I used MDF 19 mm, but it was for a 60 cm tank... Anyway I think it is hard enough for a bigger tank. IMO 25 mm doors will be to heavy. Regarding screws I was advised not to pre-drill the wood but to use special screws for wood... Sorry don't know the name in English, these screws are prepared for wood, they can be screwed very easily on MDF. I used plenty of them, at least one each 20 cm, and then covered them with wood filler.


----------



## parotet (31 Dec 2013)

Here's a picture, just in case it helps... Bad picture but you can see some details if you make a zoom.


----------



## PedroB (31 May 2014)

Hello everyone,

Just tought I'd post an update:

Had to compromise for an 80cm tank. My local diy store only stocked 18mm MDF so I went with that, unfortunately I had to redo my math on the spot for the measurements and in the midst of it I forgot to have the back of the cabinet cut.

Fortunately I brought all the "scrap" MDF home and two of the pieces were about enough to cover the back and still offer good weight bearing.

The doors were badly measured and cut, so I had to take a hacksaw to them, which kinda mangled them a bit, but nothing that some filler and maybe a wood trim won't hide.

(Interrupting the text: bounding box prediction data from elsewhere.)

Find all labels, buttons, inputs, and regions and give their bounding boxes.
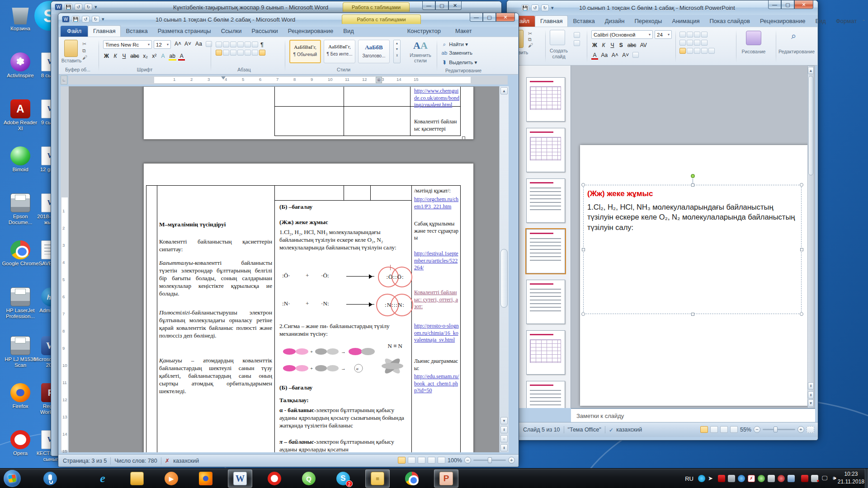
align-left-icon[interactable] [679, 48, 686, 54]
qat-dropdown-icon[interactable]: ▾ [94, 4, 97, 10]
tray-usb-icon[interactable] [728, 475, 735, 482]
tray-sync-icon[interactable] [758, 475, 765, 482]
language-indicator[interactable]: казахский [616, 427, 642, 433]
resize-handle[interactable] [691, 313, 694, 316]
align-right-icon[interactable] [230, 50, 236, 56]
zoom-in-button[interactable]: + [797, 426, 804, 433]
slide-layout-icons[interactable] [573, 31, 580, 47]
table-column-marker[interactable]: ⊞ [376, 77, 382, 83]
resize-handle[interactable] [581, 183, 585, 187]
qat-dropdown-icon[interactable]: ▾ [102, 16, 104, 22]
cut-copy-format-icons[interactable]: ✂⧉🖌 [528, 31, 533, 48]
tab-animations[interactable]: Анимация [667, 16, 704, 27]
bold-button[interactable]: Ж [591, 42, 598, 48]
columns-icon[interactable] [694, 40, 700, 46]
paste-icon[interactable] [64, 40, 78, 57]
style-normal[interactable]: АаБбВвГг,¶ Обычный [289, 40, 321, 63]
change-styles-button[interactable]: АА Изменить стили [408, 40, 433, 63]
close-button[interactable]: ✕ [794, 0, 813, 9]
undo-icon[interactable]: ↺ [75, 4, 82, 10]
new-slide-label[interactable]: Создать слайд [545, 48, 572, 59]
taskbar-powerpoint-active[interactable]: P [434, 469, 458, 488]
editing-group-label[interactable]: Редактирование [775, 49, 818, 54]
new-slide-icon[interactable] [550, 30, 565, 45]
page1-note[interactable]: Ковалентті байланыс қасиеттері [414, 118, 459, 132]
document-page-1[interactable]: http://www.chemguide.co.uk/atoms/bonding… [143, 86, 474, 140]
strikethrough-button[interactable]: abc [627, 42, 637, 48]
next-slide-icon[interactable]: ⇟ [808, 391, 814, 399]
close-button[interactable]: ✕ [496, 13, 515, 22]
numbering-icon[interactable] [687, 32, 693, 38]
underline-button[interactable]: Ч [609, 42, 616, 48]
shrink-font-button[interactable]: А˅ [621, 52, 630, 58]
multilevel-list-icon[interactable] [230, 42, 236, 47]
slide-thumbnail[interactable] [526, 77, 565, 122]
style-heading[interactable]: АаБбВЗаголово... [358, 40, 390, 63]
spellcheck-icon[interactable]: ✗ [165, 457, 170, 464]
outdent-icon[interactable] [679, 40, 686, 46]
minimize-button[interactable]: — [470, 13, 483, 22]
style-no-spacing[interactable]: АаБбВвГг,¶ Без инте... [324, 40, 355, 63]
shading-icon[interactable] [252, 50, 258, 56]
undo-icon[interactable]: ↺ [82, 16, 90, 23]
paste-label[interactable]: Вставить [60, 58, 83, 63]
minimize-ribbon-icon[interactable]: ⌃ [862, 19, 865, 24]
tab-view[interactable]: Вид [338, 26, 359, 37]
discussion-heading[interactable]: Талқылау: [279, 397, 309, 404]
assessment-1[interactable]: (Б) –бағалау [279, 203, 312, 211]
font-color-button[interactable]: А [591, 52, 598, 60]
slide-sorter-icon[interactable] [710, 426, 718, 433]
taskbar-qip[interactable]: Q [297, 469, 321, 488]
resize-handle[interactable] [582, 248, 585, 251]
task-2-text[interactable]: 2.Сигма – және пи- байланыстардың түзілу… [279, 323, 408, 338]
char-spacing-button[interactable]: AV [639, 42, 648, 48]
desktop-icon-recycle-bin[interactable]: Корзина [1, 5, 40, 32]
zoom-out-button[interactable]: − [754, 426, 760, 433]
clock[interactable]: 10:23 21.11.2018 [838, 470, 864, 486]
shrink-font-button[interactable]: А˅ [184, 41, 192, 47]
tray-network-icon[interactable]: 🖵 [821, 475, 828, 482]
tray-kaspersky-icon[interactable] [718, 475, 725, 482]
rotate-handle[interactable] [691, 174, 695, 178]
draft-view-icon[interactable] [438, 457, 445, 464]
context-tab-header[interactable]: Работа с таблицами [343, 2, 410, 12]
bullets-icon[interactable] [216, 42, 222, 47]
find-button[interactable]: ⌕ Найти ▾ [441, 41, 468, 47]
maximize-button[interactable]: ▢ [483, 13, 496, 22]
scrollbar-thumb[interactable] [500, 249, 508, 308]
save-icon[interactable]: 💾 [521, 5, 529, 11]
outdent-icon[interactable] [237, 42, 244, 47]
save-icon[interactable]: 💾 [65, 4, 72, 10]
link-orgchem[interactable]: http://orgchem.ru/chem1/P3_221.htm [414, 196, 459, 210]
change-case-button[interactable]: Аа [194, 41, 203, 47]
maximize-button[interactable]: ▢ [781, 0, 794, 9]
align-text-icon[interactable] [701, 40, 708, 46]
tab-page-layout[interactable]: Разметка страницы [153, 26, 216, 37]
fit-to-window-icon[interactable] [807, 426, 814, 433]
tray-printer-icon[interactable] [768, 475, 775, 482]
taskbar-word-active[interactable]: W [228, 469, 252, 488]
links-text-2[interactable]: Ковалентті байланыс: сутегі, оттегі, азо… [414, 289, 459, 310]
align-center-icon[interactable] [223, 50, 229, 56]
task-heading[interactable]: (Жж) жеке жұмыс [279, 219, 328, 226]
tab-design[interactable]: Дизайн [600, 16, 630, 27]
reading-view-icon[interactable] [720, 426, 728, 433]
teacher-sub[interactable]: Ковалентті байланыстың қасиеттерін сипат… [159, 238, 272, 253]
tray-search-icon[interactable] [788, 475, 795, 482]
taskbar-notes-active[interactable]: ≡ [365, 469, 390, 488]
document-page-2[interactable]: М–мұғалімнің түсіндіруі Ковалентті байла… [143, 163, 474, 452]
scroll-down-icon[interactable]: ▼ [808, 399, 814, 407]
tab-insert[interactable]: Вставка [568, 16, 599, 27]
tray-adobe-icon[interactable] [801, 475, 808, 482]
slideshow-icon[interactable] [730, 426, 738, 433]
grow-font-button[interactable]: А˄ [174, 41, 182, 47]
slide-thumbnail[interactable] [526, 381, 565, 408]
save-icon[interactable]: 💾 [72, 16, 80, 23]
document-scrollbar[interactable]: ▲ ▼ ⇞ ○ ⇟ [499, 86, 509, 452]
numbering-icon[interactable] [223, 42, 229, 47]
tab-selector[interactable]: ∟ [61, 75, 67, 84]
slide-thumbnail[interactable] [526, 128, 565, 172]
link-edusemam[interactable]: http://edu.semam.ru/book_act_chem1.php?i… [414, 373, 459, 394]
tab-references[interactable]: Ссылки [216, 26, 247, 37]
indent-icon[interactable] [245, 42, 251, 47]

In my impatience I just took two pictures until now.

http://imgur.com/a/TnIdm

Next steps are filling, sanding, painting and finally, hanging the doors.


----------



## PedroB (4 Jun 2014)

Here's the finished cabinet. I wrapped it in self adhesive wood grain paper. 3 rolls did the job. Looks like wood from afar and hides imperfections really well.


----------



## Wallace (4 Jun 2014)

Looks good, was it Dark Walnut you used? Looks identical in colour and finish as my DIY cabinet. 


Sent from my iPhone using Tapatalk


----------



## PedroB (4 Jun 2014)

I think it might be. I bought the darkest wood grain they sold at my local B&Q, it sure does look like yours


----------



## kirk (7 Jan 2015)

Nice Pedro.great job.


----------